MANILA, Philippines - The peso gained 24 centavos Friday, breaching the 45 to a dollar level for the first time in nearly two months since the Chinese central bank devalued the yuan amid talks the US Federal Reserve could further delay the much anticipated interest rate increase.

The peso closed at 45.87 to $1 from Thursday’s 46.11 to $1. It opened at 46 to $1 and hit an intra-day high of 45.85 to $1.

The local currency gained 90 centavos this week after closing at 46.77 to $1 last Oct. 2. This was the peso’s strongest level in two months since it closed at 45.755 to $1 last Aug. 10 or a day before the People Bank of China devalued the Chinese yuan.

ING Bank Manila senior economist Joey Cuyegkeng said there was some retracement of the peso from an earlier test of the P46 psychological support amid talks the Federal Market Open Committee (FOMC) could keep its near zero interest rates in the US on hold until the end of the year.

“Minutes of the FOMC meeting last month may provide some clues of how close the FOMC decision could have been in raising policy rates last September and of the likelihood of a December 2015 rate hike,” he said.

Cuyegkeng said a number of FOMC policymakers continue to warn the market a rate hike in 2015 especially market expectations of a March 2016 rate hike.

“Market takes a more cautious stance after the recent significant strengthening of the peso and other Asian currencies,” he said.

According to Cuyegkeng, the peso and other currencies and Asia has been strengthening since last week as “excessive pessimism has been soothed by revised forecasts showing still moderate economic growth in 2015 and 2016 for the global economy and for Asian economies and a soft landing for the Chinese economy.”

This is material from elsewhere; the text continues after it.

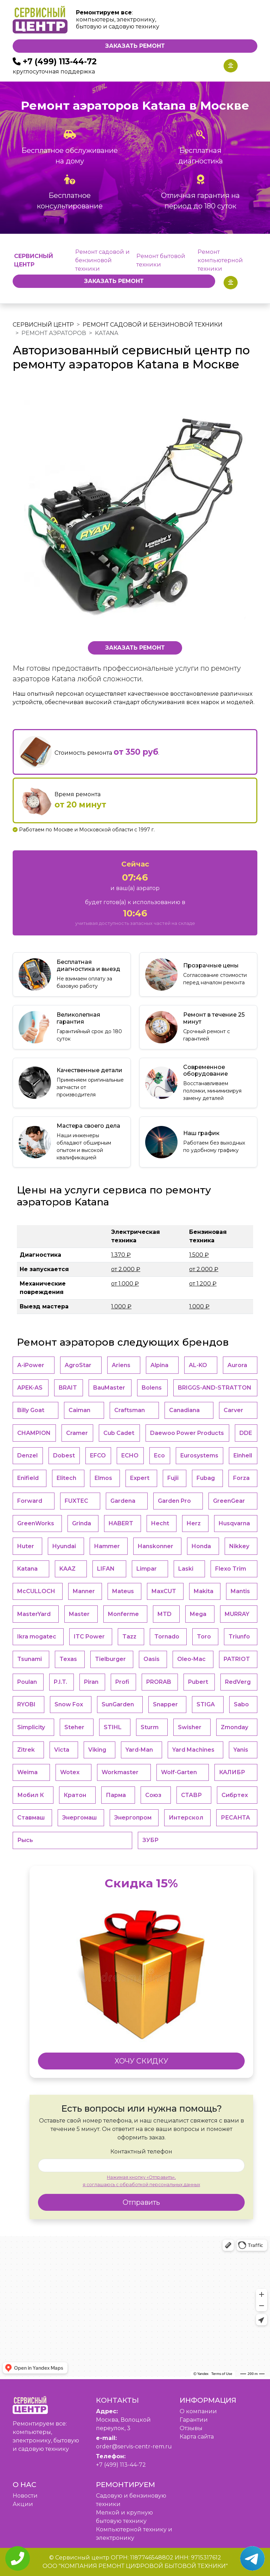 The image size is (270, 2576). Describe the element at coordinates (116, 1795) in the screenshot. I see `Парма` at that location.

Likewise, the International Monetary Fund (IMF) slashed the projected global economic growth for this year and the next.

Amid the delay, the impending interest rate hike in the US would continue to bring uncertainties for the global market. “There are still risks ahead with the Fed rate hike still expected in the next six months,” Cuyegkeng said.

Diwa Guinigundo, officer-in-charge of the Bangko Sentral ng Pilipinas (BSP), said strong macroeconomic fundamentals including sustained gross domestic product (GDP) growth would allow the Philippines to survive the external shocks brought about by the US interest rate lift-off and the economic slowdown in China.

“Through all these happenings, the Philippines remains well positioned with its growth prospects and ample external space courtesy of comfortable foreign reserves, current account surplus and declining external debt to GDP ratios,” he said.